David Douglas, who’s partnered with the Real World Learning program for the past two years, agrees, saying that the occasional logistical headaches never outweigh the benefits. Douglas is the CEO of Yolobe (“Your life, only better”) an app that provides job training, internships, and a networking platform for young people. Over the past two years, he’s hired over 30 high school interns and is working to get public schools throughout Chicago to do the same.
For Douglas, the month-long internships are “game-changing” for students, though he believes it’s a win-win for everyone involved. “If an organization is serving the local community,” Douglas says, “they can and should be engaging with the young people who live there. It has a positive relationship on the entire city when there’s a strengthened connection between schools and community.” He believes intern programs like ChiTech's can not only lower unemployment in Chicago, but violence and crime. He also says there are benefits for companies, who can diversify their staffs and entice millennials recruits who are interested in companies with a social mission.
But like Pavlov, Douglas acknowledges smooth implementation is easier said than done.
At Yolobe, student interns occasionally struggle with the transition from school to work. For many, they’re not only holding a full-time job for the first time, but they’re also dealing with the stress that comes from living in poverty. Douglas explains: “This past month, a young girl didn’t show up twice. We told TJ [Pavlov], he checked in with the student, and communicated back to us. It turned out her cousin had been shot, and that was why she didn’t show up.”

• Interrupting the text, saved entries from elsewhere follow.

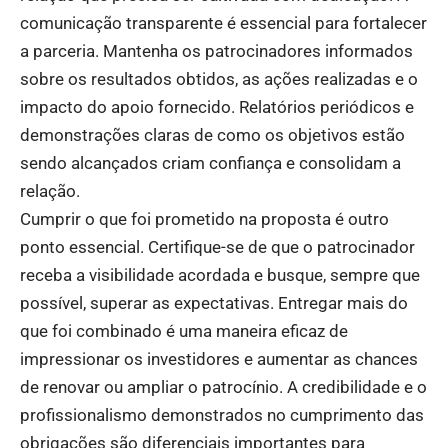
comunicação transparente é essencial para fortalecer
a parceria. Mantenha os patrocinadores informados
sobre os resultados obtidos, as ações realizadas e o
impacto do apoio fornecido. Relatórios periódicos e
demonstrações claras de como os objetivos estão
sendo alcançados criam confiança e consolidam a
relação.
Cumprir o que foi prometido na proposta é outro
ponto essencial. Certifique-se de que o patrocinador
receba a visibilidade acordada e busque, sempre que
possível, superar as expectativas. Entregar mais do
que foi combinado é uma maneira eficaz de
impressionar os investidores e aumentar as chances
de renovar ou ampliar o patrocínio. A credibilidade e o
profissionalismo demonstrados no cumprimento das
obrigações são diferenciais importantes para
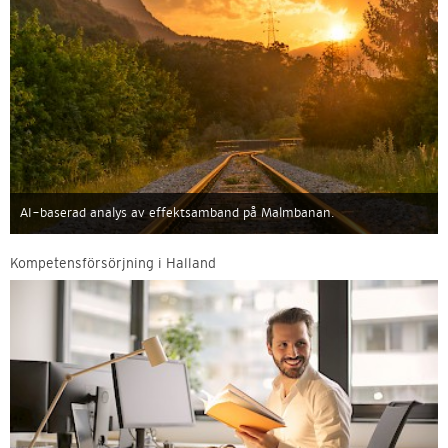
AI-baserad analys av effektsamband på Malmbanan.
Kompetensförsörjning i Halland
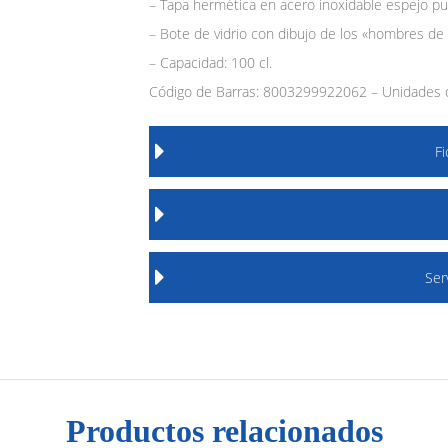
– Tapa hermética en acero inoxidable espejo pul
– Bote de vidrio con dibujo de los «hombres de 
– Capacidad: 100 cl.
Código de Barras: 8003299922062 – Unidades 
F
Ser
Productos relacionados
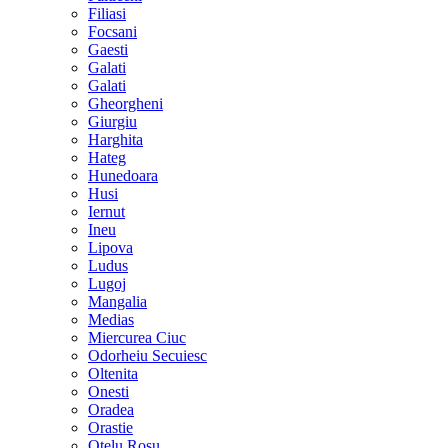
Filiasi
Focsani
Gaesti
Galati
Galati
Gheorgheni
Giurgiu
Harghita
Hateg
Hunedoara
Husi
Iernut
Ineu
Lipova
Ludus
Lugoj
Mangalia
Medias
Miercurea Ciuc
Odorheiu Secuiesc
Oltenita
Onesti
Oradea
Orastie
Otelu Rosu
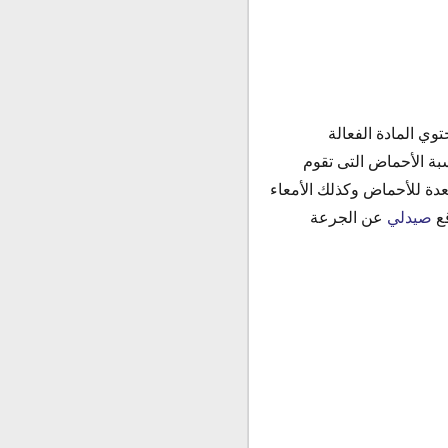
 يحتوي المادة الفعالة
ليل نسبة الأحماض التى تقوم
معدة للأحماض وكذلك الأمعاء
قع
صيدلي
عن الجرعة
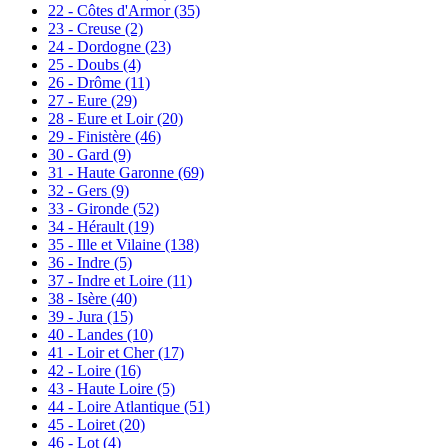
22 - Côtes d'Armor
(35)
23 - Creuse
(2)
24 - Dordogne
(23)
25 - Doubs
(4)
26 - Drôme
(11)
27 - Eure
(29)
28 - Eure et Loir
(20)
29 - Finistère
(46)
30 - Gard
(9)
31 - Haute Garonne
(69)
32 - Gers
(9)
33 - Gironde
(52)
34 - Hérault
(19)
35 - Ille et Vilaine
(138)
36 - Indre
(5)
37 - Indre et Loire
(11)
38 - Isère
(40)
39 - Jura
(15)
40 - Landes
(10)
41 - Loir et Cher
(17)
42 - Loire
(16)
43 - Haute Loire
(5)
44 - Loire Atlantique
(51)
45 - Loiret
(20)
46 - Lot
(4)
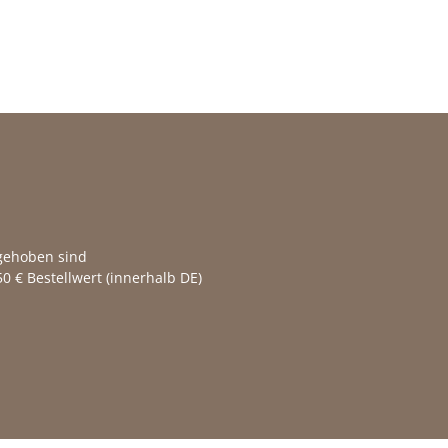
fgehoben sind
0 € Bestellwert (innerhalb DE)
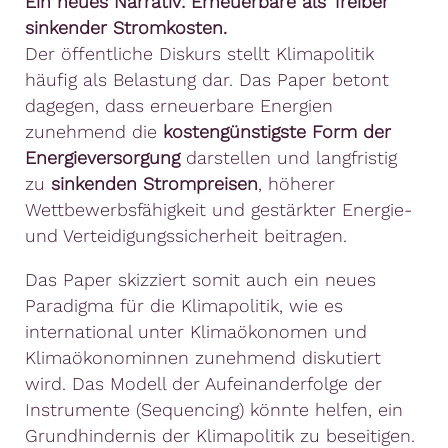
Ein neues Narrativ: Erneuerbare als Treiber
sinkender Stromkosten.
Der öffentliche Diskurs stellt Klimapolitik
häufig als Belastung dar. Das Paper betont
dagegen, dass erneuerbare Energien
zunehmend die
kostengünstigste Form der
Energieversorgung
darstellen und langfristig
zu
sinkenden Strompreisen
, höherer
Wettbewerbsfähigkeit und gestärkter Energie-
und Verteidigungssicherheit beitragen.
Das Paper skizziert somit auch ein neues
Paradigma für die Klimapolitik, wie es
international unter Klimaökonomen und
Klimaökonominnen zunehmend diskutiert
wird. Das Modell der Aufeinanderfolge der
Instrumente (Sequencing) könnte helfen, ein
Grundhindernis der Klimapolitik zu beseitigen.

Douglas believes strong communication between companies and schools is the secret to making the program work. For him, it’s part of a company’s responsibility to “understand that kids often fail," and to “make sure the people managing young people have empathy for young people.” He advises companies to fully investigate the support schools offer, and work with that support team closely. “As an employer, it’s crucial to have access to someone [at the school site] you can talk to. It’s why a [traditional job search website like] LinkedIn doesn’t work for students,” Douglas says. "Kids need a team of people who are rooting for them."

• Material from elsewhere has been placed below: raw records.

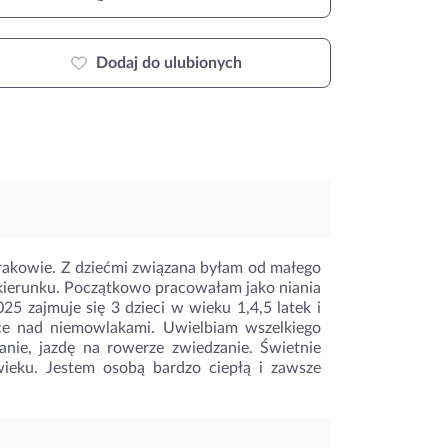
Dodaj do ulubionych
Krakowie. Z dziećmi związana byłam od małego
kierunku. Początkowo pracowałam jako niania
5 zajmuje się 3 dzieci w wieku 1,4,5 latek i
ce nad niemowlakami. Uwielbiam wszelkiego
nie, jazdę na rowerze zwiedzanie. Świetnie
wieku. Jestem osobą bardzo ciepłą i zawsze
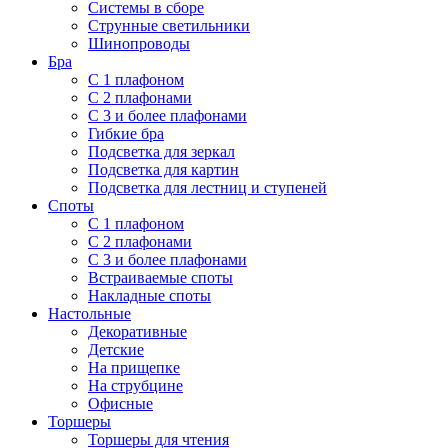
Системы в сборе
Струнные светильники
Шинопроводы
Бра
С 1 плафоном
С 2 плафонами
С 3 и более плафонами
Гибкие бра
Подсветка для зеркал
Подсветка для картин
Подсветка для лестниц и ступеней
Споты
С 1 плафоном
С 2 плафонами
С 3 и более плафонами
Встраиваемые споты
Накладные споты
Настольные
Декоративные
Детские
На прищепке
На струбцине
Офисные
Торшеры
Торшеры для чтения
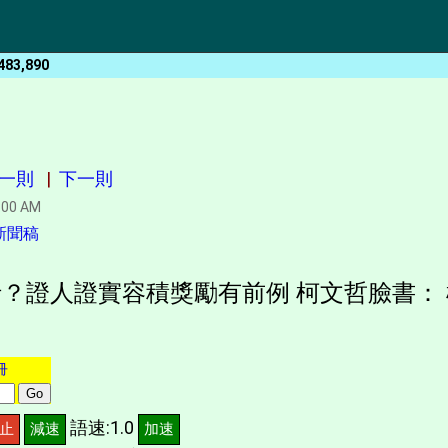
483,890
一則
|
下一則
:00 AM
新聞稿
？證人證實容積獎勵有前例 柯文哲臉書：
冊
語速:1.0
止
減速
加速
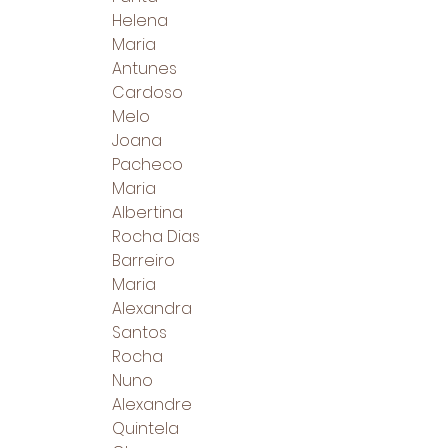
Helena
Maria
Antunes
Cardoso
Melo
Joana
Pacheco
Maria
Albertina
Rocha Dias
Barreiro
Maria
Alexandra
Santos
Rocha
Nuno
Alexandre
Quintela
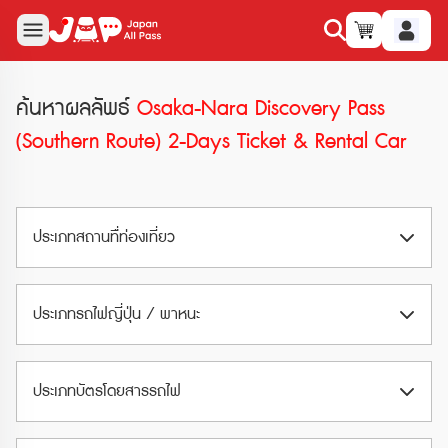
ค้นหาผลลัพธ์
Osaka-Nara Discovery Pass
(Southern Route) 2-Days Ticket & Rental Car
ประเภทสถานทืี่ท่องเที่ยว
สวนสนุก (Amusement Park)
ประเภทรถไฟญี่ปุ่น / พาหนะ
สวนน้ำ (Waterpark)
Airport Train
พิพิธภัณฑ์ (Museum)
ประเภทบัตรโดยสารรถไฟ
Limited Express
อุทยานและสวน (Park & Garden)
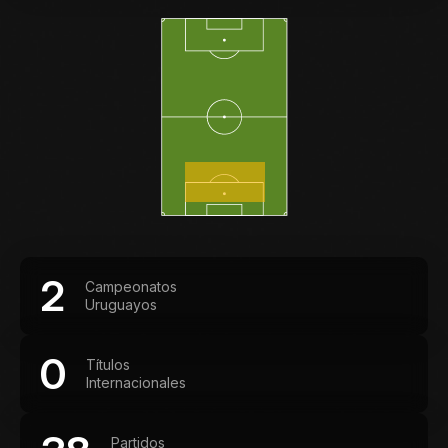
2
Campeonatos
Uruguayos
0
Títulos
Internacionales
Partidos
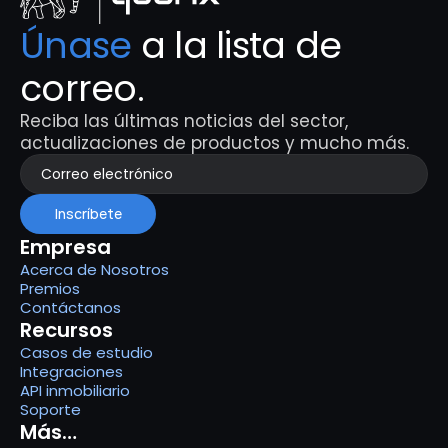
Únase
 a la lista de 
correo.
Reciba las últimas noticias del sector, 
actualizaciones de productos y mucho más.
Inscríbete
Empresa
Acerca de Nosotros
Premios
Contáctanos
Recursos
Casos de estudio
Integraciones
API inmobiliario
Soporte
Más…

“It made me want to become a coding teacher”
For ChiTech senior Aurice Blanton, the challenges of the program are worth it because they provide opportunities schools simply can’t. Blanton interned at Codemoji, a website that offers simple lessons designed to help kids learn how to code. This past February, he was charged with creating 50 short online lessons geared towards elementary students, as well as providing feedback to the company. Blanton says his experience at Codemoji provided him a real glimpse into life post-graduation. “Before this program, I wanted to be a P.E. teacher,” Blanton explains, “but working with Codemoji made me want to become a coding teacher. It was a big inspiration for me in terms of what to do next.”
For Blanton, the professional experience offered something else missing from school: a sense of autonomy. “In school, you’re trapped in the classroom all day,” Blanton says. “But at the internship, you’re treated as an equal. You matter. I honestly preferred to be at work.”

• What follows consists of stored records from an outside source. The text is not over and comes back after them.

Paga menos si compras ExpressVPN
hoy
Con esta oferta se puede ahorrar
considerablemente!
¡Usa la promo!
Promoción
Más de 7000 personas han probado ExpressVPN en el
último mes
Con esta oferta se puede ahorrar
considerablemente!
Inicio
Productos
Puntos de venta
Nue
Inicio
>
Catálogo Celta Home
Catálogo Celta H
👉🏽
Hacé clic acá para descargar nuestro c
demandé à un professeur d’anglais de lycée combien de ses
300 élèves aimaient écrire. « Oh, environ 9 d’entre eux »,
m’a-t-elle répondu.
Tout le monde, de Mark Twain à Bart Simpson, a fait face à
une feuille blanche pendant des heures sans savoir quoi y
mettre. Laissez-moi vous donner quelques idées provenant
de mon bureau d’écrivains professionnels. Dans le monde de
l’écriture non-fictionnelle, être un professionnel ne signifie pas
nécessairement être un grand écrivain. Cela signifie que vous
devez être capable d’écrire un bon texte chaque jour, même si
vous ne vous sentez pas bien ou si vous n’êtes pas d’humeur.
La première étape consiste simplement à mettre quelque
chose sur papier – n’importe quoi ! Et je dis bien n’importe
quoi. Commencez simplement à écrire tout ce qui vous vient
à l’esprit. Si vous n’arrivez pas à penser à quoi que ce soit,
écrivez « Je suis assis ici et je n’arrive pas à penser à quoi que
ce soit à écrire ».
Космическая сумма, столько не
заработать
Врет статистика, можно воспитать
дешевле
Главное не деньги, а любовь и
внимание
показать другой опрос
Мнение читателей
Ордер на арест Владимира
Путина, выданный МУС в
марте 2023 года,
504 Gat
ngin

He wasn’t the only one who felt this way. Semaj Parker, who interned at the tech incubator Actualize, echoed the sentiment. “I was appreciated as an adult," Parker says of his experience. "It made me feel like I could fit into a professional environment; people valued my opinions.”
That is, in fact, the core mission of the program: to help students succeed—and believe they can succeed—after they leave high school. And according to Douglas, despite the challenges, it’s not as hard as it seems.
“If you want to make it work, give students some early wind to build their success. And repeat often.”